Input material section start

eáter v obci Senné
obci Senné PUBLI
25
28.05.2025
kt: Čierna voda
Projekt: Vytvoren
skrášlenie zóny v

Input material section end
Input material section start

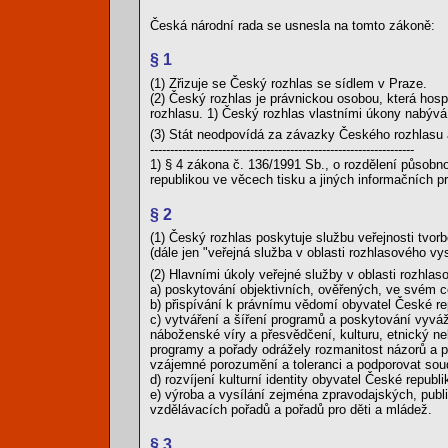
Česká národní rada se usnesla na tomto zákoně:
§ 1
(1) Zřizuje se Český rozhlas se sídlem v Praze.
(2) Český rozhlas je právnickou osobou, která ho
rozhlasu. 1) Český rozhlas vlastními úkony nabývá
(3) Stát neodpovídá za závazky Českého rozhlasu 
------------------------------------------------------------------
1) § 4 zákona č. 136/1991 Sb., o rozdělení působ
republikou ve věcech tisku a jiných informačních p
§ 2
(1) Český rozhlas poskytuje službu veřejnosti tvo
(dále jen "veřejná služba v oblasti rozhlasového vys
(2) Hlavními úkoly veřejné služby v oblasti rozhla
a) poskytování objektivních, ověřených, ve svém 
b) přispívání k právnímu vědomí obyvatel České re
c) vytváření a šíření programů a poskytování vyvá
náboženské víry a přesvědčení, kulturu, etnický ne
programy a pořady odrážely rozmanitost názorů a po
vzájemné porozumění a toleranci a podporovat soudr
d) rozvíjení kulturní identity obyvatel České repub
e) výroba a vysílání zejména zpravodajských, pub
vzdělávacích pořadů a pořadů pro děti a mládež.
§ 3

Input material section end

Each line of the entries where the string "obyvatel" occurs should be shown.

b) přispívání k právnímu vědomí obyvatel České re
d) rozvíjení kulturní identity obyvatel České repub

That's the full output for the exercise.